### WHAT IS EXPECTED
Output every entry exactly as written, but omit the pictures.

ENTRIES PROVIDED START

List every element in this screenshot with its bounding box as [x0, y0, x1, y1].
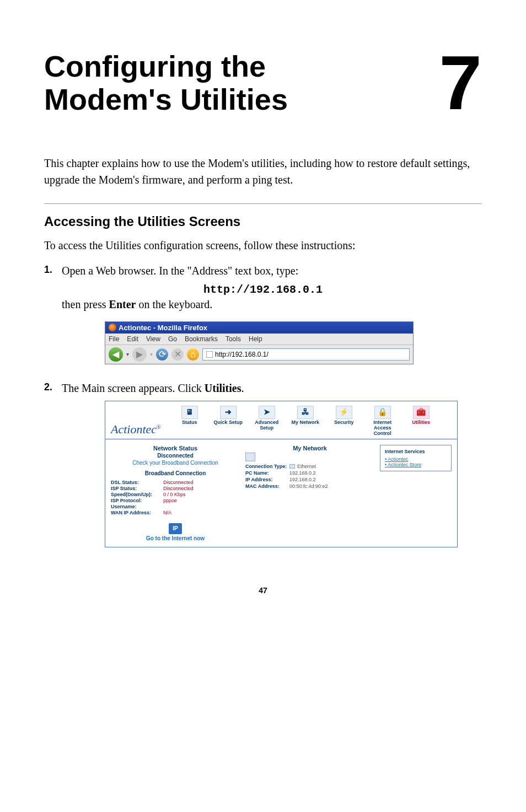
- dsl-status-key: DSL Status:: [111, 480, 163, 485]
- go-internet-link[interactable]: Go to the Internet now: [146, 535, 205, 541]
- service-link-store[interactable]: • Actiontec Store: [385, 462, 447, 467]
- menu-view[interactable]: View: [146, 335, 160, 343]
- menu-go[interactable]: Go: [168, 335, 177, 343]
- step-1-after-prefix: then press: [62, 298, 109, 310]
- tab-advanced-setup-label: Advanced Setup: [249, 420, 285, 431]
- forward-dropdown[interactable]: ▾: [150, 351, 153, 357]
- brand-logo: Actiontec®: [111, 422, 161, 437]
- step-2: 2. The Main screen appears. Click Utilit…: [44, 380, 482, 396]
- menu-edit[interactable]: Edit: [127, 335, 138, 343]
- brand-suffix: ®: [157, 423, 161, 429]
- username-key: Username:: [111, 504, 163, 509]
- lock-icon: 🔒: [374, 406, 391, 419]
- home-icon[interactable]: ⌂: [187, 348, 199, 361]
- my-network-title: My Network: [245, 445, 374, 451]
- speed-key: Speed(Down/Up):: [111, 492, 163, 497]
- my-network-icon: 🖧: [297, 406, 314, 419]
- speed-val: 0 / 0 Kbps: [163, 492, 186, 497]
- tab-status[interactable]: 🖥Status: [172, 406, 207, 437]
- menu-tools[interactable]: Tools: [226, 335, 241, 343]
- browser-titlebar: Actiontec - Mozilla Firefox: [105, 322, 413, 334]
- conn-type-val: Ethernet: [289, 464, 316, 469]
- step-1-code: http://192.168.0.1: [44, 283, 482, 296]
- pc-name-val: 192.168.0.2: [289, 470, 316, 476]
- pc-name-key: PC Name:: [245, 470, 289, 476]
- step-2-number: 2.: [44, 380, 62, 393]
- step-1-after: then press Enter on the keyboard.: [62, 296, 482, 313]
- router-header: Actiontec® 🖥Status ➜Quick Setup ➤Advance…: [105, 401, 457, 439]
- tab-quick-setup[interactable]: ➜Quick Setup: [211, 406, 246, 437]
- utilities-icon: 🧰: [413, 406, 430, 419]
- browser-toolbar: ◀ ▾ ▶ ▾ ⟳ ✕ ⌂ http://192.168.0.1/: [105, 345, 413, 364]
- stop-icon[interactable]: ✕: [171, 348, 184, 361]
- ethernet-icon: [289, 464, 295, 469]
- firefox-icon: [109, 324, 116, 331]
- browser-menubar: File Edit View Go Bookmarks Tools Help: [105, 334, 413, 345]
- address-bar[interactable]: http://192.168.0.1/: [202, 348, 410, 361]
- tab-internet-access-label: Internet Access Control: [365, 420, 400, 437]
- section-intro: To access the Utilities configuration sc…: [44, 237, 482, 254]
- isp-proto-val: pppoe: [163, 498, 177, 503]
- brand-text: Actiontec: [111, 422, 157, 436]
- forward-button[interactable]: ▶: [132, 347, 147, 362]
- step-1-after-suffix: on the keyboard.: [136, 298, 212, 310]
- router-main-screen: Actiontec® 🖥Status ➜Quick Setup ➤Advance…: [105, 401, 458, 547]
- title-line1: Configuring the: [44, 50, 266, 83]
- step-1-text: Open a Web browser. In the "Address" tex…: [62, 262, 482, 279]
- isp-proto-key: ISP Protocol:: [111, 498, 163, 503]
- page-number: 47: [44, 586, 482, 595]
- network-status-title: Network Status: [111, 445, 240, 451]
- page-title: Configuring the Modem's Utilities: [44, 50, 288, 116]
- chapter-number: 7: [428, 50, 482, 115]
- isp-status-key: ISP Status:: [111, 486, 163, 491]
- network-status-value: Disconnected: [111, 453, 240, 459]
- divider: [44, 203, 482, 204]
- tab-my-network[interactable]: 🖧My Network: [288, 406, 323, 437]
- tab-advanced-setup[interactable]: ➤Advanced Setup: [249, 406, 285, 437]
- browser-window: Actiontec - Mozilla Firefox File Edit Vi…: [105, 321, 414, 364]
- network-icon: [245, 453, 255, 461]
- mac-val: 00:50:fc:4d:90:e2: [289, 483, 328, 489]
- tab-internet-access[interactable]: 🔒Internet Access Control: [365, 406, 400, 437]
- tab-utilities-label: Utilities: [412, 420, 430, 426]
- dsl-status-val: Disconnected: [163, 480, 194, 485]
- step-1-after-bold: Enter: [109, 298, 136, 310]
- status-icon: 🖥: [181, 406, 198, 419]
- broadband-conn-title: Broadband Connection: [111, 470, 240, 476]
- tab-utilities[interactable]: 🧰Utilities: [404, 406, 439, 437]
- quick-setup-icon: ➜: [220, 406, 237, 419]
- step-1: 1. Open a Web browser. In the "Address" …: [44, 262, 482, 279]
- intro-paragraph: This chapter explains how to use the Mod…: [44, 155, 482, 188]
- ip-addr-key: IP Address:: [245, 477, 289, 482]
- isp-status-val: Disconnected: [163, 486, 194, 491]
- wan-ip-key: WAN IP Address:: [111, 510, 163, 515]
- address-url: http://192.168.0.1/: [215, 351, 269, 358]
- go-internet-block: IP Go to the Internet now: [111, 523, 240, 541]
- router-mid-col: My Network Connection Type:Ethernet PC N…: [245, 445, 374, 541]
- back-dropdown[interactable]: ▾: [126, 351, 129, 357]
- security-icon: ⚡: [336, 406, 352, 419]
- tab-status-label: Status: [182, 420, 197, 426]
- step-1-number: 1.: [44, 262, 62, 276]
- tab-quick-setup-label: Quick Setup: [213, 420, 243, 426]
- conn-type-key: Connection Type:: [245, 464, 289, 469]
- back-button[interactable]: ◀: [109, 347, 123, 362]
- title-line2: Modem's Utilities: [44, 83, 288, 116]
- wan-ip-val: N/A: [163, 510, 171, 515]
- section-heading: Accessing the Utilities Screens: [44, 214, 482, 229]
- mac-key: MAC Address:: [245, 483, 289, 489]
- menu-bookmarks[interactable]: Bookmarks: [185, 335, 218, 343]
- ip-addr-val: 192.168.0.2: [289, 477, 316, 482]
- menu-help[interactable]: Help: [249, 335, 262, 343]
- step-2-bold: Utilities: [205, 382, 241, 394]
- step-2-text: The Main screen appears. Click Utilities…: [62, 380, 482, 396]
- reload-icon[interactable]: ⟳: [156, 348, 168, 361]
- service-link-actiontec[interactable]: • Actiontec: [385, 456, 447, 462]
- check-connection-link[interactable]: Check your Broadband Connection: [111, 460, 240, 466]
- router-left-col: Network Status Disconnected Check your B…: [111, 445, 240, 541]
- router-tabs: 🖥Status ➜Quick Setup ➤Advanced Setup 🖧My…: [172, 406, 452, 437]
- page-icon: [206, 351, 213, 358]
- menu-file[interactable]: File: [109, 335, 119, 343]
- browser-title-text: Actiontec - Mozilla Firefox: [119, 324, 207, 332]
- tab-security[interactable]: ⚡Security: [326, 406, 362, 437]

ENTRIES PROVIDED END

### RESULT OF THIS EXERCISE
List every element in this screenshot with its bounding box as [x0, y0, x1, y1].
- dsl-status-key: DSL Status:: [111, 480, 163, 485]
- go-internet-link[interactable]: Go to the Internet now: [146, 535, 205, 541]
- service-link-store[interactable]: • Actiontec Store: [385, 462, 447, 467]
- menu-view[interactable]: View: [146, 335, 160, 343]
- menu-go[interactable]: Go: [168, 335, 177, 343]
- step-1-after-prefix: then press: [62, 298, 109, 310]
- tab-advanced-setup-label: Advanced Setup: [249, 420, 285, 431]
- forward-dropdown[interactable]: ▾: [150, 351, 153, 357]
- brand-logo: Actiontec®: [111, 422, 161, 437]
- step-2: 2. The Main screen appears. Click Utilit…: [44, 380, 482, 396]
- menu-edit[interactable]: Edit: [127, 335, 138, 343]
- brand-suffix: ®: [157, 423, 161, 429]
- username-key: Username:: [111, 504, 163, 509]
- lock-icon: 🔒: [374, 406, 391, 419]
- home-icon[interactable]: ⌂: [187, 348, 199, 361]
- my-network-title: My Network: [245, 445, 374, 451]
- speed-key: Speed(Down/Up):: [111, 492, 163, 497]
- my-network-icon: 🖧: [297, 406, 314, 419]
- speed-val: 0 / 0 Kbps: [163, 492, 186, 497]
- tab-status[interactable]: 🖥Status: [172, 406, 207, 437]
- menu-tools[interactable]: Tools: [226, 335, 241, 343]
- browser-titlebar: Actiontec - Mozilla Firefox: [105, 322, 413, 334]
- conn-type-val: Ethernet: [289, 464, 316, 469]
- step-1-code: http://192.168.0.1: [44, 283, 482, 296]
- pc-name-val: 192.168.0.2: [289, 470, 316, 476]
- pc-name-key: PC Name:: [245, 470, 289, 476]
- step-2-number: 2.: [44, 380, 62, 393]
- step-1-after: then press Enter on the keyboard.: [62, 296, 482, 313]
- router-header: Actiontec® 🖥Status ➜Quick Setup ➤Advance…: [105, 401, 457, 439]
- tab-quick-setup[interactable]: ➜Quick Setup: [211, 406, 246, 437]
- utilities-icon: 🧰: [413, 406, 430, 419]
- browser-toolbar: ◀ ▾ ▶ ▾ ⟳ ✕ ⌂ http://192.168.0.1/: [105, 345, 413, 364]
- stop-icon[interactable]: ✕: [171, 348, 184, 361]
- ethernet-icon: [289, 464, 295, 469]
- firefox-icon: [109, 324, 116, 331]
- browser-menubar: File Edit View Go Bookmarks Tools Help: [105, 334, 413, 345]
- address-bar[interactable]: http://192.168.0.1/: [202, 348, 410, 361]
- tab-internet-access-label: Internet Access Control: [365, 420, 400, 437]
- section-intro: To access the Utilities configuration sc…: [44, 237, 482, 254]
- isp-proto-val: pppoe: [163, 498, 177, 503]
- brand-text: Actiontec: [111, 422, 157, 436]
- forward-button[interactable]: ▶: [132, 347, 147, 362]
- step-1-after-suffix: on the keyboard.: [136, 298, 212, 310]
- router-main-screen: Actiontec® 🖥Status ➜Quick Setup ➤Advance…: [105, 401, 458, 547]
- title-line1: Configuring the: [44, 50, 266, 83]
- step-1-text: Open a Web browser. In the "Address" tex…: [62, 262, 482, 279]
- isp-proto-key: ISP Protocol:: [111, 498, 163, 503]
- page-number: 47: [44, 586, 482, 595]
- network-status-title: Network Status: [111, 445, 240, 451]
- page-title: Configuring the Modem's Utilities: [44, 50, 288, 116]
- chapter-number: 7: [428, 50, 482, 115]
- isp-status-key: ISP Status:: [111, 486, 163, 491]
- network-status-value: Disconnected: [111, 453, 240, 459]
- divider: [44, 203, 482, 204]
- tab-my-network[interactable]: 🖧My Network: [288, 406, 323, 437]
- tab-advanced-setup[interactable]: ➤Advanced Setup: [249, 406, 285, 437]
- browser-window: Actiontec - Mozilla Firefox File Edit Vi…: [105, 321, 414, 364]
- network-icon: [245, 453, 255, 461]
- mac-val: 00:50:fc:4d:90:e2: [289, 483, 328, 489]
- tab-internet-access[interactable]: 🔒Internet Access Control: [365, 406, 400, 437]
- tab-utilities-label: Utilities: [412, 420, 430, 426]
- dsl-status-val: Disconnected: [163, 480, 194, 485]
- step-1-after-bold: Enter: [109, 298, 136, 310]
- status-icon: 🖥: [181, 406, 198, 419]
- broadband-conn-title: Broadband Connection: [111, 470, 240, 476]
- tab-utilities[interactable]: 🧰Utilities: [404, 406, 439, 437]
- quick-setup-icon: ➜: [220, 406, 237, 419]
- step-1: 1. Open a Web browser. In the "Address" …: [44, 262, 482, 279]
- intro-paragraph: This chapter explains how to use the Mod…: [44, 155, 482, 188]
- ip-addr-key: IP Address:: [245, 477, 289, 482]
- isp-status-val: Disconnected: [163, 486, 194, 491]
- wan-ip-key: WAN IP Address:: [111, 510, 163, 515]
- address-url: http://192.168.0.1/: [215, 351, 269, 358]
- go-internet-block: IP Go to the Internet now: [111, 523, 240, 541]
- router-mid-col: My Network Connection Type:Ethernet PC N…: [245, 445, 374, 541]
- back-dropdown[interactable]: ▾: [126, 351, 129, 357]
- security-icon: ⚡: [336, 406, 352, 419]
- tab-status-label: Status: [182, 420, 197, 426]
- step-1-number: 1.: [44, 262, 62, 276]
- tab-quick-setup-label: Quick Setup: [213, 420, 243, 426]
- conn-type-key: Connection Type:: [245, 464, 289, 469]
- back-button[interactable]: ◀: [109, 347, 123, 362]
- title-line2: Modem's Utilities: [44, 83, 288, 116]
- wan-ip-val: N/A: [163, 510, 171, 515]
- section-heading: Accessing the Utilities Screens: [44, 214, 482, 229]
- mac-key: MAC Address:: [245, 483, 289, 489]
- menu-bookmarks[interactable]: Bookmarks: [185, 335, 218, 343]
- ip-addr-val: 192.168.0.2: [289, 477, 316, 482]
- menu-help[interactable]: Help: [249, 335, 262, 343]
- step-2-bold: Utilities: [205, 382, 241, 394]
- step-2-text: The Main screen appears. Click Utilities…: [62, 380, 482, 396]
- reload-icon[interactable]: ⟳: [156, 348, 168, 361]
- service-link-actiontec[interactable]: • Actiontec: [385, 456, 447, 462]
- check-connection-link[interactable]: Check your Broadband Connection: [111, 460, 240, 466]
- router-left-col: Network Status Disconnected Check your B…: [111, 445, 240, 541]
- router-tabs: 🖥Status ➜Quick Setup ➤Advanced Setup 🖧My…: [172, 406, 452, 437]
- page-icon: [206, 351, 213, 358]
- menu-file[interactable]: File: [109, 335, 119, 343]
- browser-title-text: Actiontec - Mozilla Firefox: [119, 324, 207, 332]
- tab-security[interactable]: ⚡Security: [326, 406, 362, 437]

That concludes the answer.